I decided to ask him. The debts, piling up as they were, made it kind of impossible not to.
"Leo," I said. "I want to help people. If I can help pay the bills, I want to be able to fight too"
With the mere mention of that phrase, Leo seemed to get slightly agitated.
"I know what you're thinking, Oscar," he replied. "No. No, I am not going to help you sign your life away, and certainly not at 12 o'clock at night when you're completely fucking delirious."
"I want to do something," I said. "People nearly died today... You know yourself, you guys took twenty minutes to arrive. You and your team don't have the numbers to get where you need to be, and I... hate to say it, but I can help you."
"I didn't want to bring you into this world," he said. "If you want to do something, then be my guest - but there's plenty of other things you can do without flushing your life down the shitter."
Taking a card from his pocket, he raised it to the air, a number written on the backside of it and the words "Adventurer's Guild" printed neatly across the top.
"I'll tell you what, Oscar. If you still think you can hack it tomorrow morning and want to become an adventurer, then I'll give you this card," Leo said. "I don't want to, but... it doesn't look like I have much of a choice. I know what you're like."

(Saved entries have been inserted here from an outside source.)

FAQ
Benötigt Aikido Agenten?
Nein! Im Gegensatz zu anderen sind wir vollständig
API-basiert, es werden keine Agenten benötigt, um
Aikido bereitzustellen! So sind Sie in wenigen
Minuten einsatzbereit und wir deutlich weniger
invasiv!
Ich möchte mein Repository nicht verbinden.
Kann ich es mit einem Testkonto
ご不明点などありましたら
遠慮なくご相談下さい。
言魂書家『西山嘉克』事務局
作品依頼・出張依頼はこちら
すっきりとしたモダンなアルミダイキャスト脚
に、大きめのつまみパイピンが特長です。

He dangled the card in the air, before lowering his hand to his side. I followed the motions of the card with my eyes.
"You sure can be a stubborn asshole sometimes," he smiled.
As he finished his sentence, he slipped the card back into his pocket. I felt uneasy, as if I was making a mistake, but I figured I'd feel that way no matter what I did. Damned if I did, damned if I didn't: I was flanked on all sides by my own self-loathing.

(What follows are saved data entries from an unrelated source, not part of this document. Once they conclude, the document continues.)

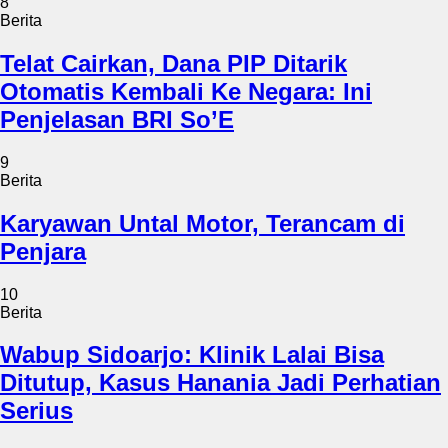
8
Berita
Telat Cairkan, Dana PIP Ditarik
Otomatis Kembali Ke Negara: Ini
Penjelasan BRI So’E
9
Berita
Karyawan Untal Motor, Terancam di
Penjara
10
Berita
Wabup Sidoarjo: Klinik Lalai Bisa
Ditutup, Kasus Hanania Jadi Perhatian
Serius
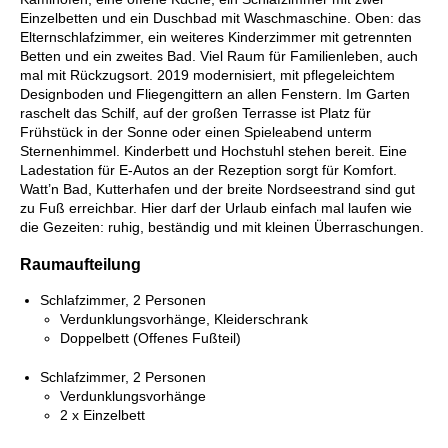
Einzelbetten und ein Duschbad mit Waschmaschine. Oben: das
Elternschlafzimmer, ein weiteres Kinderzimmer mit getrennten
Betten und ein zweites Bad. Viel Raum für Familienleben, auch
mal mit Rückzugsort. 2019 modernisiert, mit pflegeleichtem
Designboden und Fliegengittern an allen Fenstern. Im Garten
raschelt das Schilf, auf der großen Terrasse ist Platz für
Frühstück in der Sonne oder einen Spieleabend unterm
Sternenhimmel. Kinderbett und Hochstuhl stehen bereit. Eine
Ladestation für E-Autos an der Rezeption sorgt für Komfort.
Watt’n Bad, Kutterhafen und der breite Nordseestrand sind gut
zu Fuß erreichbar. Hier darf der Urlaub einfach mal laufen wie
die Gezeiten: ruhig, beständig und mit kleinen Überraschungen.
Raumaufteilung
Schlafzimmer, 2 Personen
Verdunklungsvorhänge, Kleiderschrank
Doppelbett (Offenes Fußteil)
Schlafzimmer, 2 Personen
Verdunklungsvorhänge
2 x Einzelbett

"Does that seem like a fair deal to you?" Leo asked.
I nodded with a slight hesitation. However, Leo didn't seem to notice it.
"Alright, glad we could agree," Leo replied. "I'll see you tomorrow morning."
Heading off to bed, Leo began to walk down the passageway. However, in the poorly lit passage, he seemed to stumble awkwardly through the darkness. Leo wasn't the most coordinated at the best of times. As he wandered down the passage however, guiding himself through the night with his hand against the wall, I had a sudden realisation.
"Wait, you said you'd see me tomorrow morning," I asked. "But don't you wake up, like, super early though?"
"Yeah, you're waking up with me," Leo smiled. "You signed up for this bucko, I hope you enjoy it."
As Leo made his way through the passage, I sighed as I stood alone in the tenebrous kitchen at nearly one in the morning. Staring around for a moment, I wandered toward the living room light switch - before turning it off. The apartment surrendered to the night, and through the darkness, I stumbled through the memorised corridors back to my room.
I turned on my room light. It was a mess, tossed clothes and old hoodies littered the floor, but I wasn't going to waste my time on spring-cleaning in the middle of the night. I clambered out of my pants and shirt, throwing them into the same piles I'd refused to clean, before turning the room light off once more. I jumped into my unmade bed, wearing nothing but my socks and a pair of boxer shorts as I stared up at the ceiling.
I tried to get to sleep for a while, but my mind was plagued by what I'd seen, flashes of suffering racing through my mind, leaping out at me like jump-scares in a bad horror film. The images just as visceral as when I'd witnessed them. Perhaps, now that I had the time to process them, they were more visceral than they had been before. Eventually though, the fatigue grew too great. Tiredness lured me to sleep, overpowering the anguish that kept me awake - and as I lay in the bed, eventually, my consciousness fell into the abyss of the eigengrau.
I succumbed to slumber, to the world beneath my eyelids, and as I did so - I was forced to relive the torments of the day once more as the nightmares played themselves over in my head.
As the terrors of the night plagued me, it was then that I truly understood: Leo hadn't given me a deal, he had given me a test.